Overall: I’ve found that 80% of fraud risk comes from poor fit, not fake metrics. Focus on matching the right influencer to the right campaign, and fraud concerns drop dramatically.
Red flags I actually watch for: Creator can’t clearly explain their audience. Metrics show engagement but followers don’t seem real when you spot-check them. They’re evasive about past brand partnerships.
Most red flags in raw data? False alarms.
I work with emerging creators a lot, and I see this tension constantly—promising creators with metrics that look “off” to standard tools.
What I’ve learned: context matters way more than raw numbers.
A creator who grew from 5k to 50k followers in 6 months looks suspicious, but if you know they were featured by a major publication or partnered with a bigger creator, it makes sense.
A creator with unusual audience geo distribution—maybe they’re from Russia but have lived in the US for 2 years and their audience reflects both communities.
Engagement that looks low—maybe they’re intentionally selective about collaborations and their audience is small but super loyal.
So fraud detection, in my opinion, requires relationship building.
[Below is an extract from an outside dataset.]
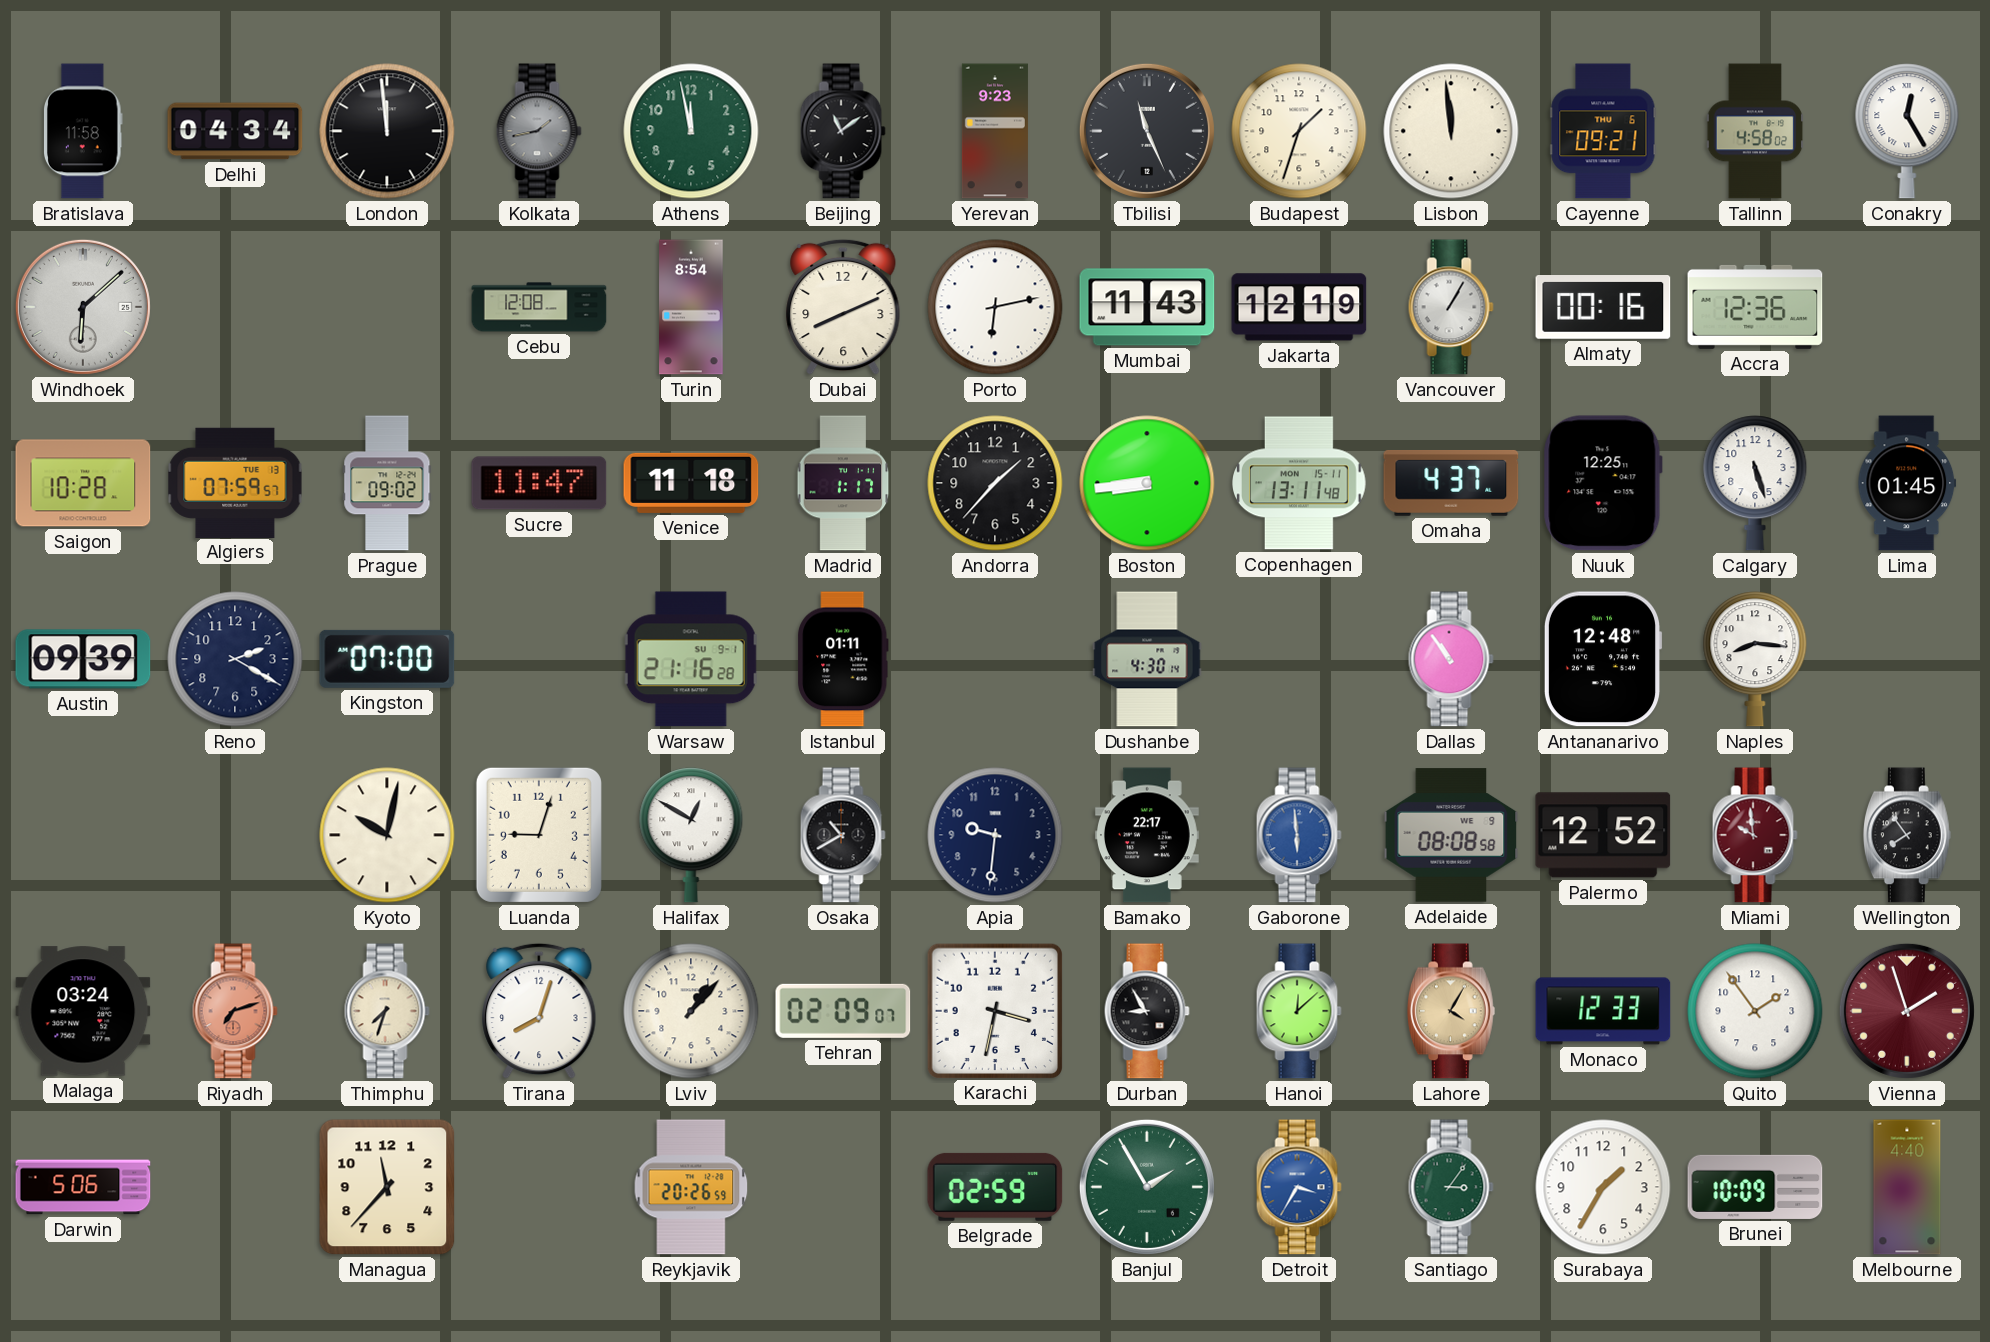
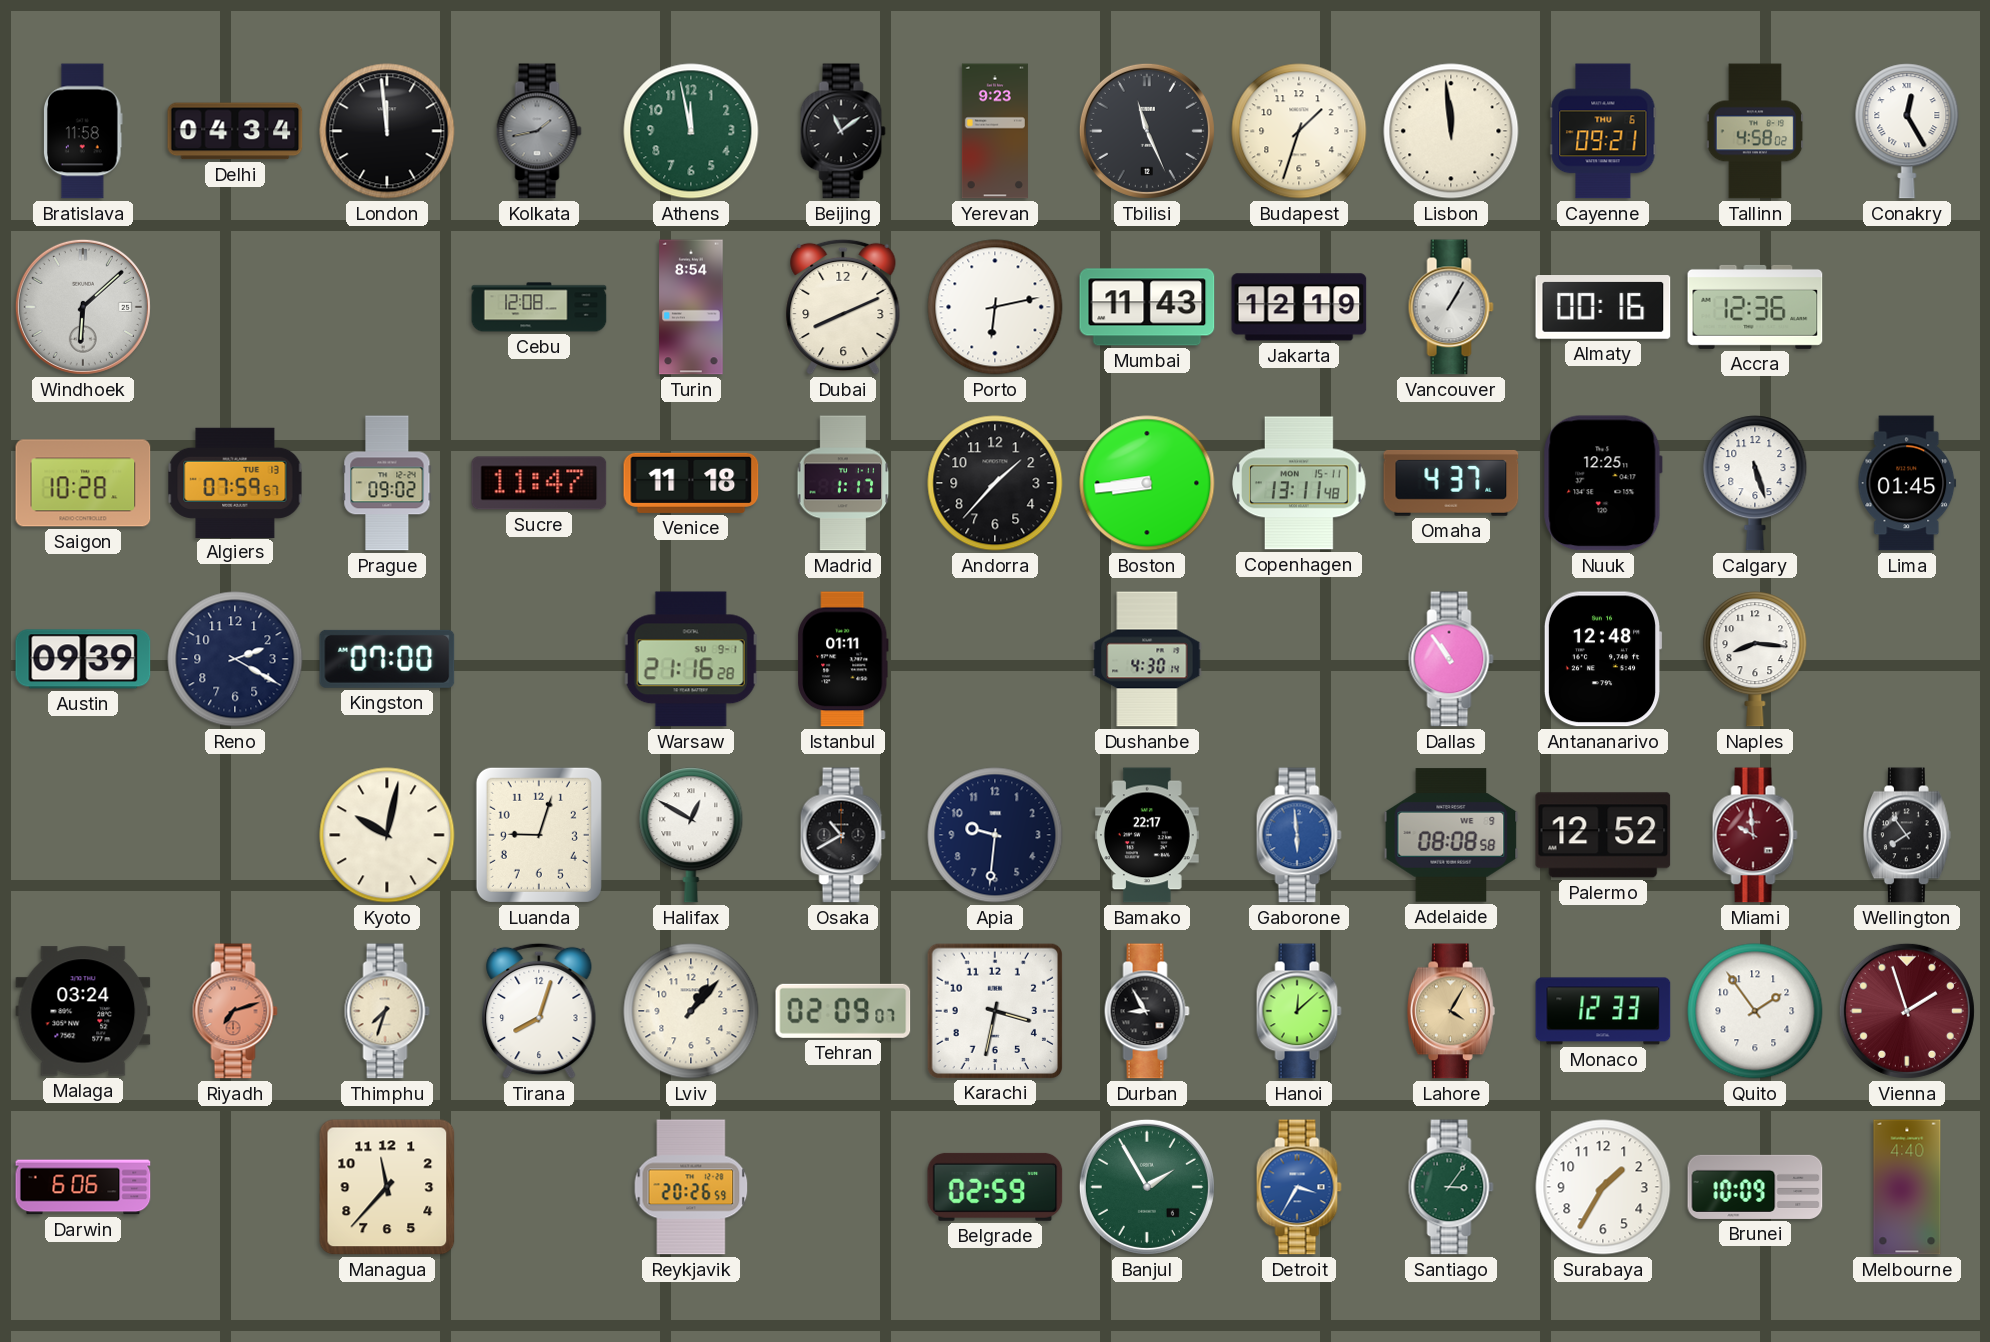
Darwin: 5:06 -> 6:06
You can’t detect fraud algorithmically without understanding the creator’s backstory.
I think the best approach: flag anomalies algorithmically, then let the human who knows the creator context make the call.
For cross-border markets: have someone on each team who knows the local creator culture and growth patterns. What looks like fraud in one market might be completely normal in another.
If you’re screening creators, invest in conversations. Red flag a creator, but then reach out and ask. 80% of the time, there’s a perfectly reasonable explanation. Those creators will appreciate the transparency and might become loyal partners. The 20% who get defensive or evasive? That’s your actual fraud signal.